Di beberapa media massa, santer diberitakan bahwa Hasto Kristianto yang menjabat sebagai Sekjen PDIP, Luhut Panjaitan, Eep Syaifullah Fatah, dan beberapa nama lain terlibat dalam kejadian yang tidak mengenakkan tersebut.
Meski muncul nama-nama di atas dari kalangan politisi, teka teki siapa sebetulnya yang mengatur kejadian ini belum bisa terjawab. Politik memang tak ubahnya sinetron berepisode yang diatur oleh seorang sutradara handal. Tak peduli berapa episode yang tayang, kepuasan penonton adalah tujuannya. Saya selaku penonton politik cukup tertarik mengamati kehebohan pilgub Jatim kali ini.
Hingga saat ini, saya masih penasaran tentang siapa dalang penyebar foto syur Anas tersebut dan makin penasaran lagi atas sikap Anas yang terlihat ‘mlempeng’ begitu saja hanya gara-gara sebuah foto. Apakah ini drama?

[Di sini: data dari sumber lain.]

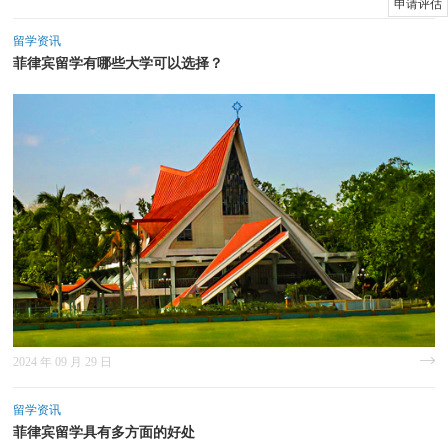
申请评估
留学资讯
菲律宾留学有哪些大学可以选择？
2024 年 09 月 29 日
留学资讯
菲律宾留学具有多方面的好处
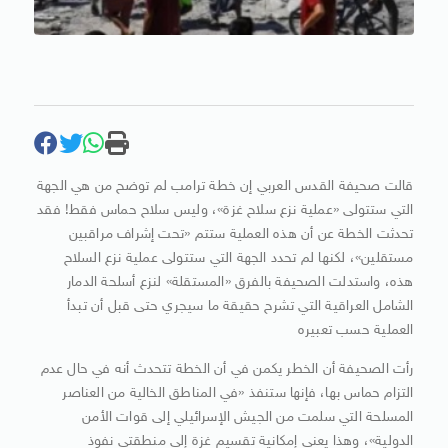
قالت صحيفة القدس العربي إن خطة ترامب لم توضح من هي الجهة
التي ستتولى «عملية نزع سلاح غزة»، وليس سلاح حماس فقط! فقد
تحدثت الخطة عن أن هذه العملية ستتم «تحت إشراف مراقبين
مستقلين»، لكنها لم تحدد الجهة التي ستتولى عملية نزع السلاح
هذه، واستدلت الصحيفة بالفرق «المستقلة» لنزع أسلحة الدمار
الشامل العراقية التي تشرح حقيقة ما سيجري حتى قبل أن تبدأ
العملية حسب تعبيره
رأت الصحيفة أن الخطر يكمن في أن الخطة تتحدث أنه في حال عدم
التزام حماس بها، فإنها ستنفذ «في المناطق الخالية من العناصر
المسلحة التي سلمت من الجيش الإسرائيلي إلى قوات الأمن
الدولية»، وهذا يعني إمكانية تقسيم غزة إلى منطقتي نفوذ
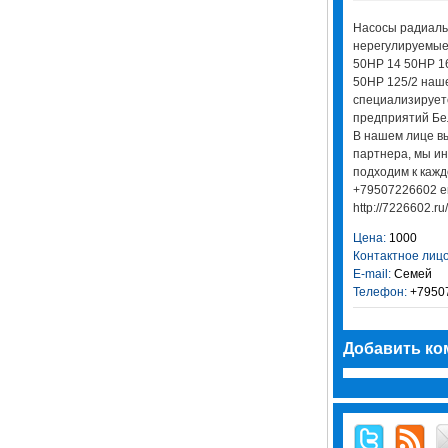
Насосы радиал
нерегулируемые
50НР 14 50НР 16
50НР 125/2 наш
специализирует
предприятий Бел
В нашем лице в
партнера, мы и
подходим к кажд
+79507226602 em
http://7226602.ru/
Цена:
1000
Контактное лицо
E-mail:
Семей
Телефон:
+7950
Добавить ко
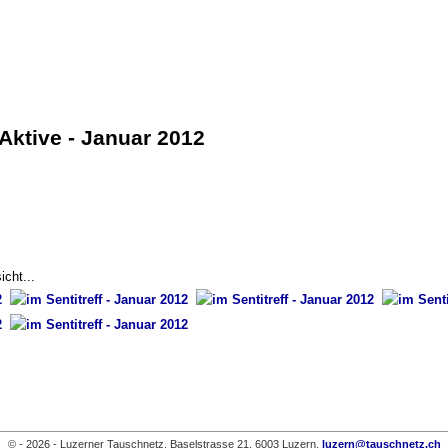
Webmail-Log
Aktive - Januar 2012
icht...
© - 2026 - Luzerner Tauschnetz, Baselstrasse 21, 6003 Luzern,
luzern@tauschnetz.ch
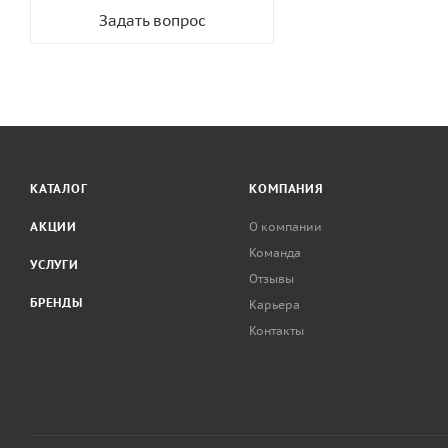
Задать вопрос
КАТАЛОГ
КОМПАНИЯ
АКЦИИ
О компании
Команда
УСЛУГИ
Отзывы
БРЕНДЫ
Карьера
Контакты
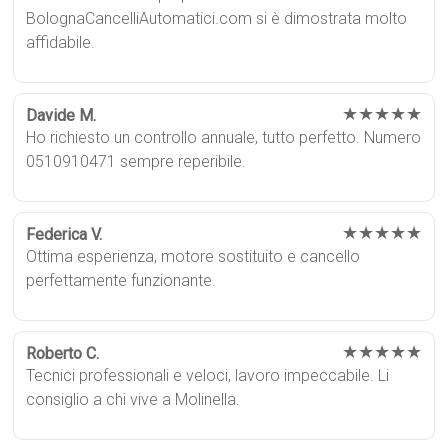
BolognaCancelliAutomatici.com si è dimostrata molto
affidabile.
★★★★★
Davide M.
Ho richiesto un controllo annuale, tutto perfetto. Numero
0510910471 sempre reperibile.
★★★★★
Federica V.
Ottima esperienza, motore sostituito e cancello
perfettamente funzionante.
★★★★★
Roberto C.
Tecnici professionali e veloci, lavoro impeccabile. Li
consiglio a chi vive a Molinella.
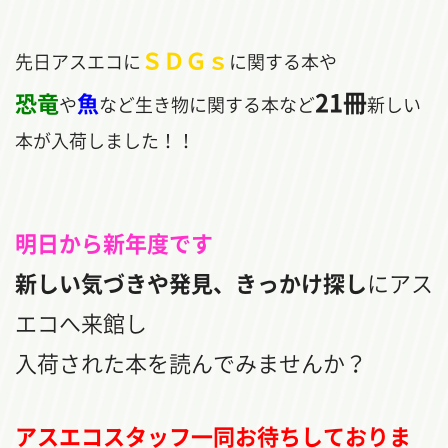
ＳＤＧｓ
先日アスエコに
に関する本や
21冊
恐竜
魚
や
など生き物に関する本など
新しい
本が入荷しました！！
明日から新年度です
新しい気づきや発見、きっかけ探し
にアス
エコへ来館し
入荷された本を読んでみませんか？
アスエコスタッフ一同お待ちしておりま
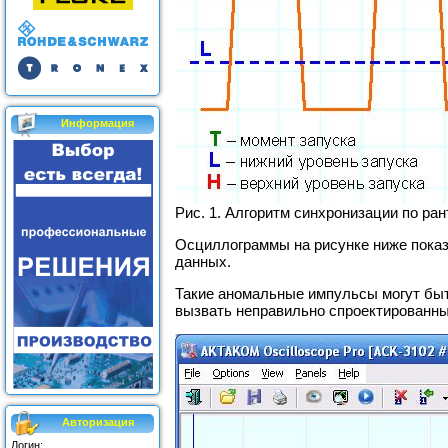
Информация
Рис. 1. Алгоритм синхронизации по ран
Осциллограммы на рисунке ниже пока
данных.
Такие аномальные импульсы могут быть
вызвать неправильно спроектированные
Авторизация
Логин:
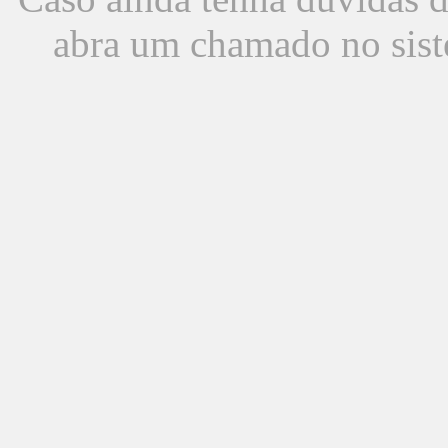
abra um chamado no sist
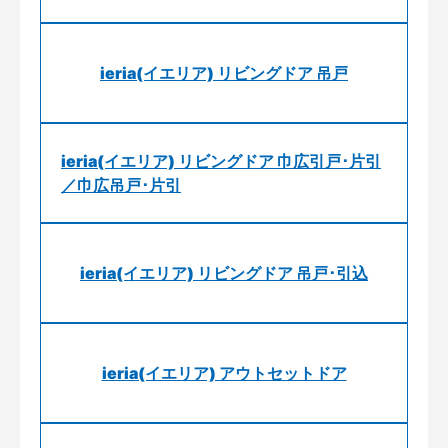
ieria(イエリア) リビングドア 吊戸
ieria(イエリア) リビングドア 巾広引戸･片引
／巾広吊戸･片引
ieria(イエリア) リビングドア 吊戸･引込
ieria(イエリア) アウトセットドア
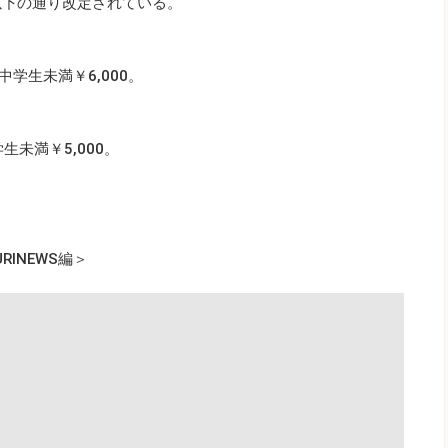
以下の通り改定されている。
中学生未満￥6,000。
生未満￥5,000。
INEWS編＞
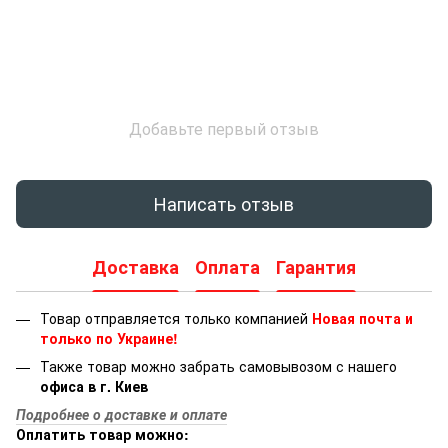
Добавьте первый отзыв
Написать отзыв
Доставка
Оплата
Гарантия
Товар отправляется только компанией
Новая почта и
только по Украине!
Также товар можно забрать самовывозом с нашего
офиса в г. Киев
Подробнее о доставке и оплате
Оплатить товар можно:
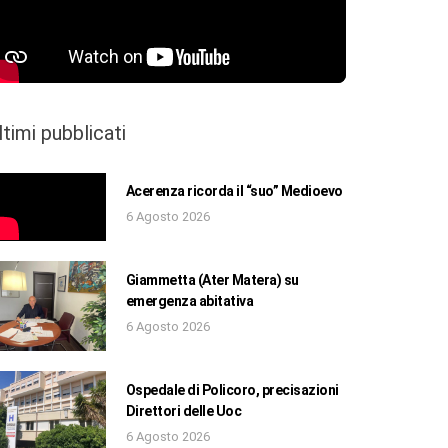
ltimi pubblicati
Acerenza ricorda il “suo” Medioevo
6 Agosto 2026
Giammetta (Ater Matera) su
emergenza abitativa
6 Agosto 2026
Ospedale di Policoro, precisazioni
Direttori delle Uoc
6 Agosto 2026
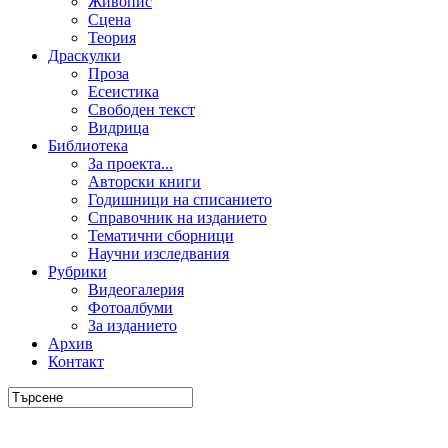
Живопис
Сцена
Теория
Драскулки
Проза
Есеистика
Свободен текст
Видрица
Библиотека
За проекта...
Авторски книги
Годишници на списанието
Справочник на изданието
Тематични сборници
Научни изследвания
Рубрики
Видеогалерия
Фотоалбуми
За изданието
Архив
Контакт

Tapi, apa pun yang teka-tekinya. Saya tetap mendukung Anas dalam kiprahnya sebagai seorang bupati di kabupaten paling Jawa itu. Toh, Gus Ipul pada akhirnya berjodoh dengan cucu pendiri republik ini. Biarlah rasa curiga ini hilang dengan sendirinya ketika melihat goyangan Via Vallen dan Nella Kharisma nanti di panggung kampanye Gus Ipul-Puti. Mari berdendang! Wallahu a’lam bisshawab.